So, Leicester City only have to beat United this Sunday evening to take out their first top-flight league title. This is a team who was playing the Championship not three years ago.
The Western Sydney Wanderers have booked their third Grand Final in their short four-year history and are hoping it’s third-time lucky on Sunday afternoon. This is a team who didn’t exist five years ago.
Yes, this is one of the most exciting weeks in sport in recent memory. Today though, I don’t want to talk about newbies – I want to talk about oldies.
As pumped as I am about the Spurs falling short that close to glory and my boys from the Golden West shooting for the title, I wanted to dedicate this week to a more earnest topic.
This week, I want to talk about sporting mainstays.
I want to talk about seasoned veterans.
I want to talk about Jamie Lyon.
Yes, the man they called Killer announced today he’s finally hanging the boots up on his illustrious career – a career that has so far, spanned 215 first-grade games, 8 tests and 10 Origins.
As if Trent Barrett didn’t have enough problems.

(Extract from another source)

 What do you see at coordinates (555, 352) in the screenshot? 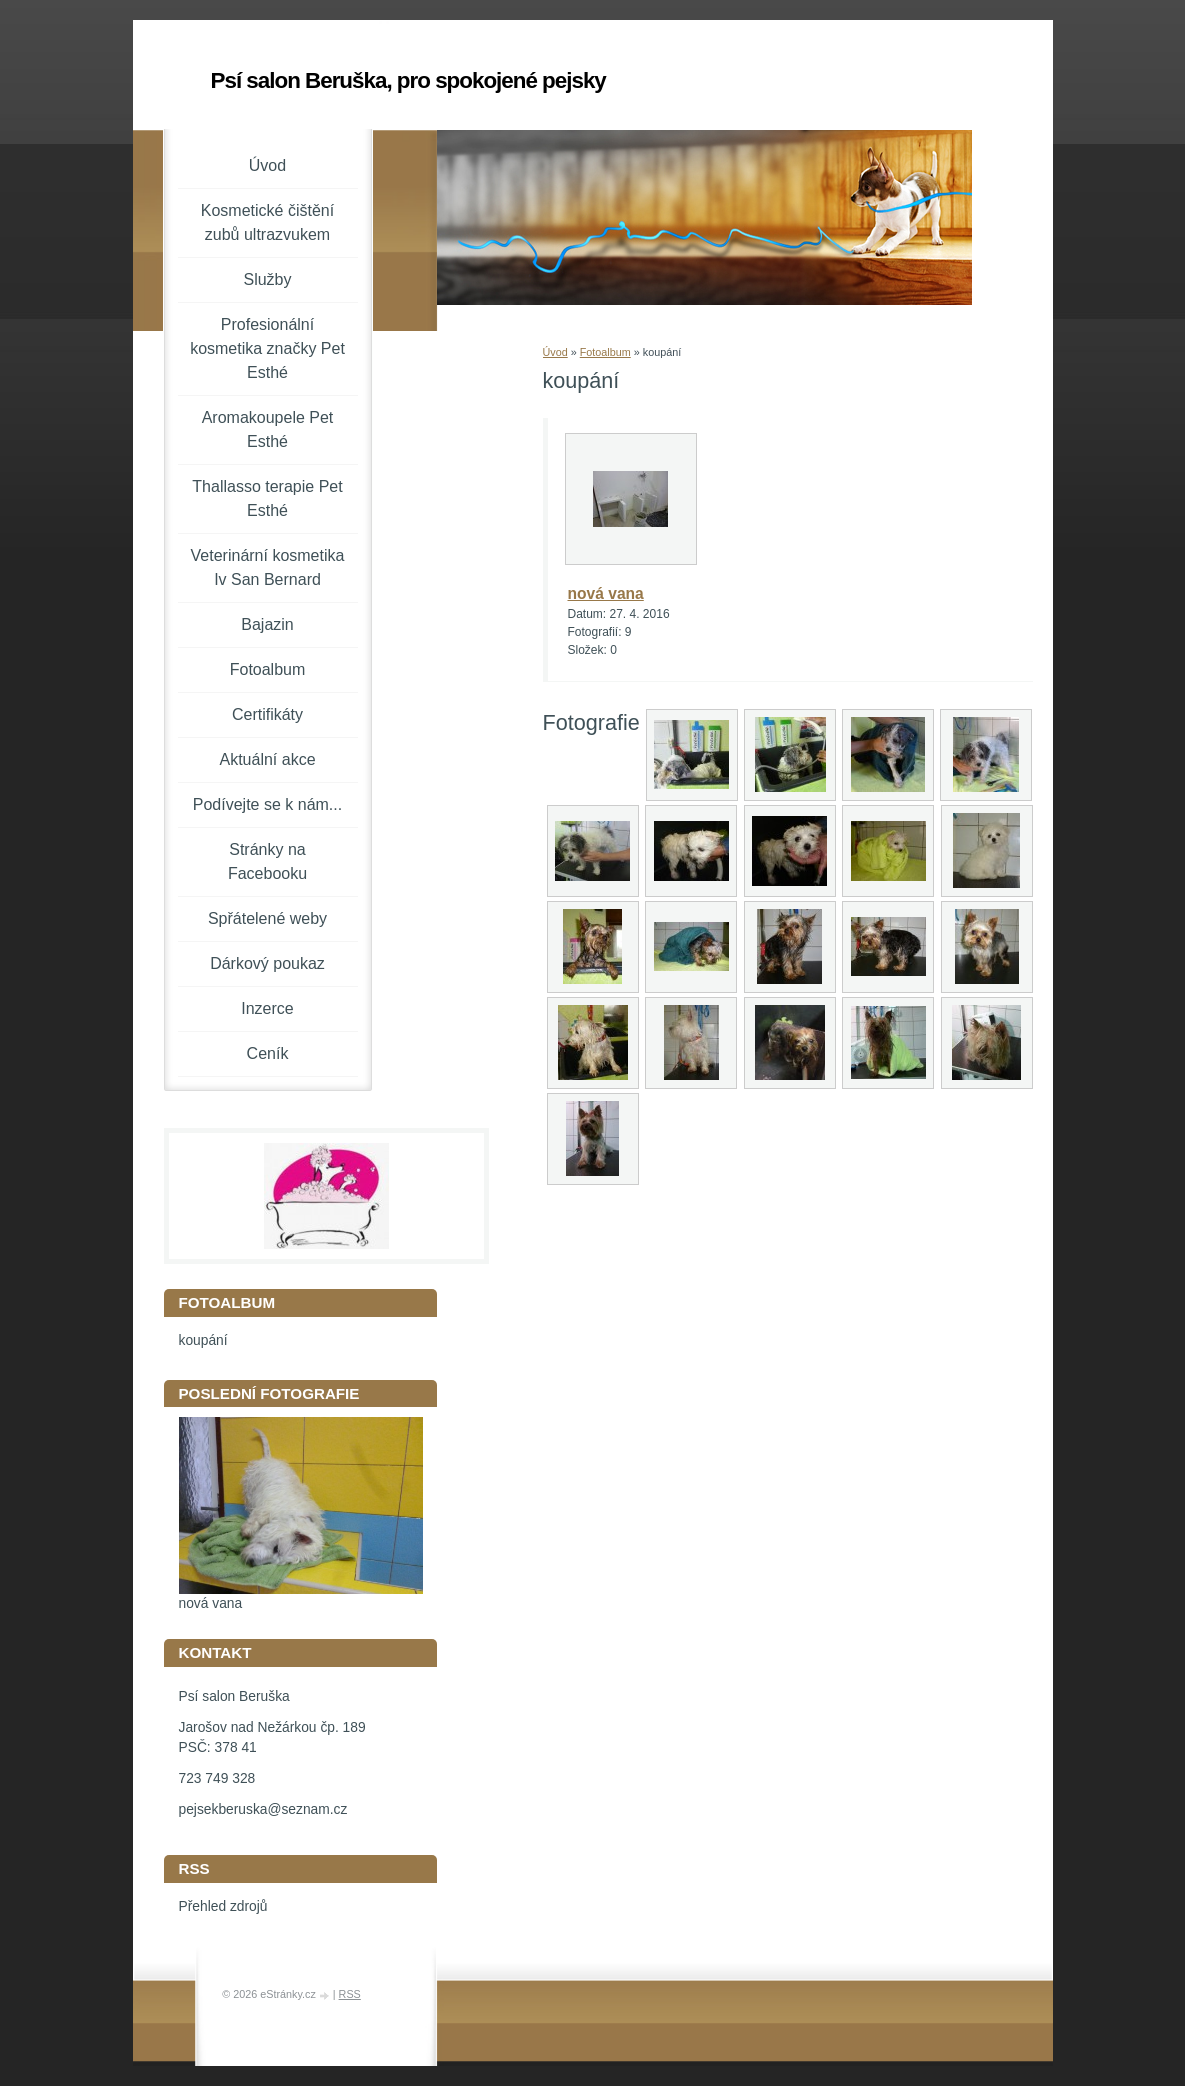
I see `Úvod` at bounding box center [555, 352].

But for a man who has played four Grand Finals with the Sea Eagles, won two premierships and has been a leading figure in the Manly side over the past ten years, it is sad to think such a loyal servant of the game is leaving after so many years.

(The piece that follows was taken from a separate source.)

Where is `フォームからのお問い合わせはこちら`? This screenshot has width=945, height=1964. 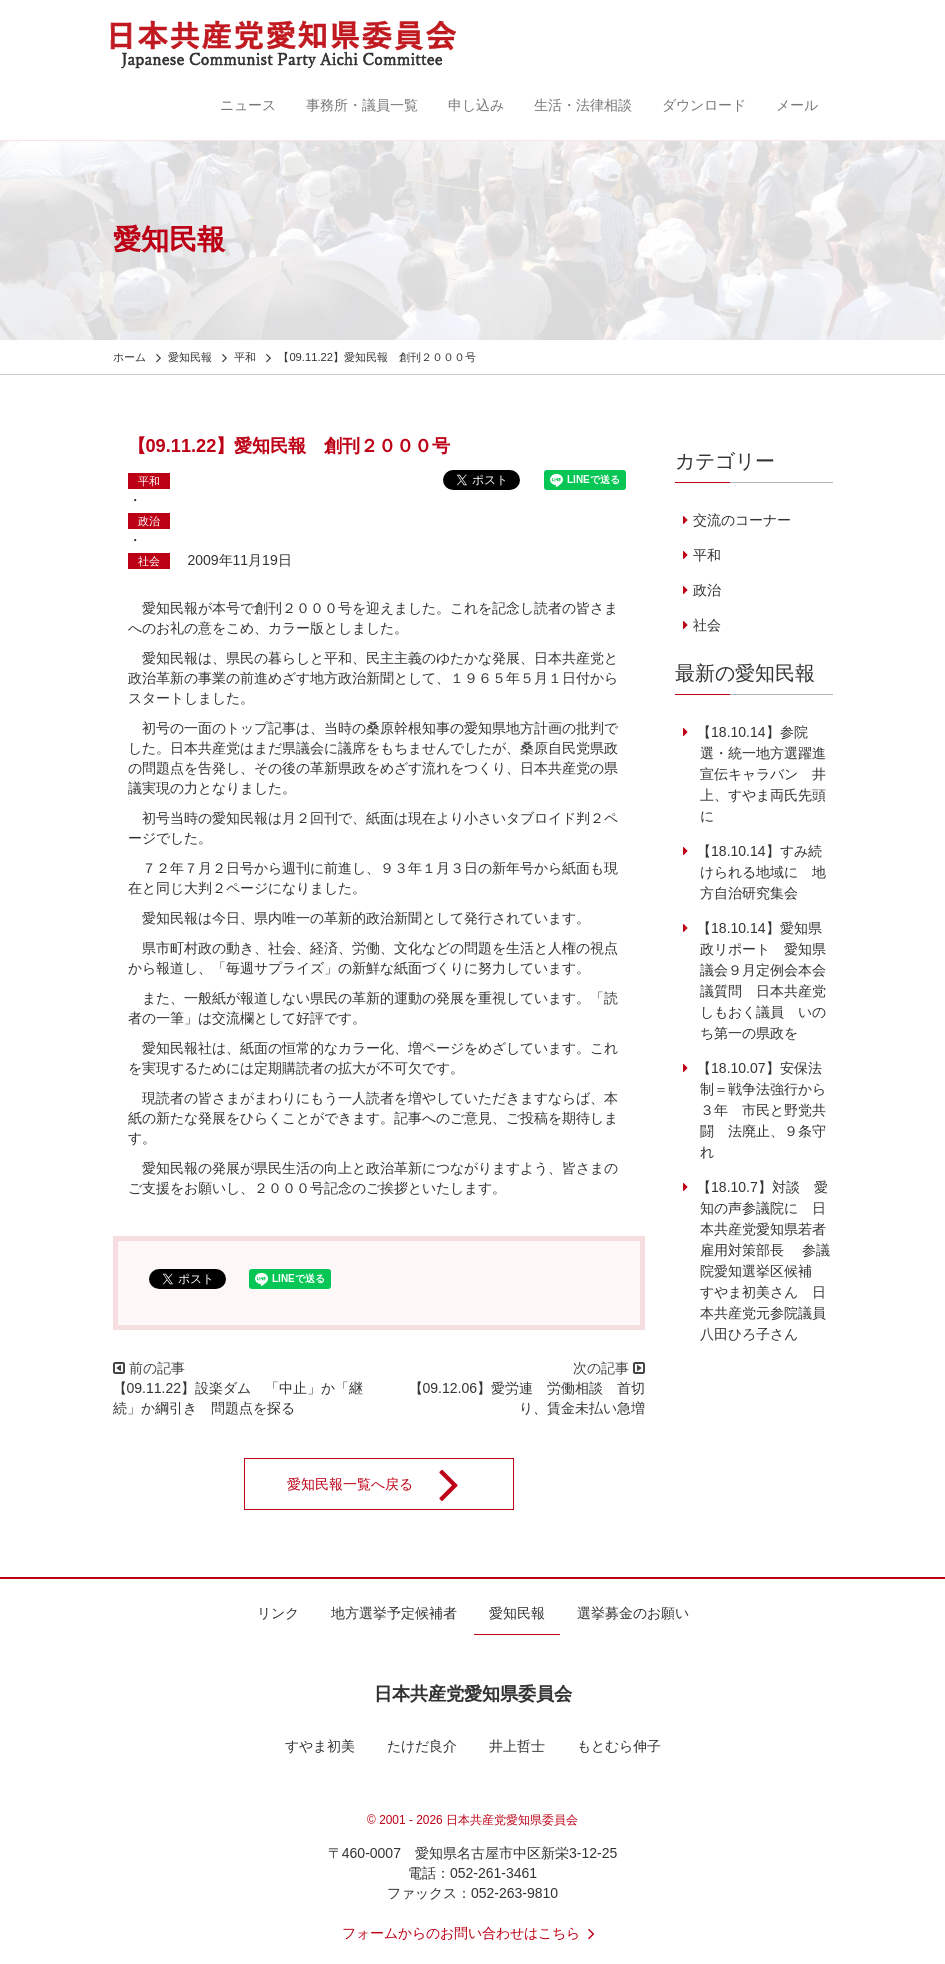 フォームからのお問い合わせはこちら is located at coordinates (473, 1933).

It’s the kind of feeling you got when Darren Lockyer retired, or when Nathan Hindmarsh said his final goodbyes.
They’re men whose names are synonymous with the one-club – entrenched in loyalty. Acknowledging the fact that Lyon did play for Parramatta at the start of his career, Manly fans will certainly be the ones losing the most sleep after hearing the news.
One of the most interesting notes to take out of Lyon’s career was his boycotting of representative honours. In a reaction to relentless criticism in 2010, Lyon announced he would henceforth refuse to take part in representative football. It is a man who stood by his decision amid pleas from coaches and fans to return to the top level.
“When I first came back from England, I made a couple of teams and I got hammered,” he said,” Lyon told the Courier Mail in 2012.
“Confidence-wise, it knocked me around and as bad as it sounds, I probably don’t have the hunger to compete at that level anymore.’’
Had Lyon chosen to reclaim his right-centre position in the NSW State of Origin and Australian international sides, he would surely have been a mainstay of the camps.
It would have been a selection that might have cemented David ‘Wolfman’ Williams’s place at the top level, possibly being called up to bring his lethal club combination with Lyon to the representative stage.
One might then ask, would Lyon have left the same legacy had he stepped up to higher honours?
Frankly, in the eyes of this reporter, Jamie Lyon has all the respect in the world.
He was a smart player, a matured captain and a friendly family man. A true role model for the younger generation.
And while he presents a headache for under-pressure coach Trent Barrett, Lyon will sorely be missed in the game of Rugby League, and we wish him all the best for the future.
He’s still a good player and it’s going to be hard to watch Manly games without him leading the side.
Thanks, Killer. You absolutely killed it.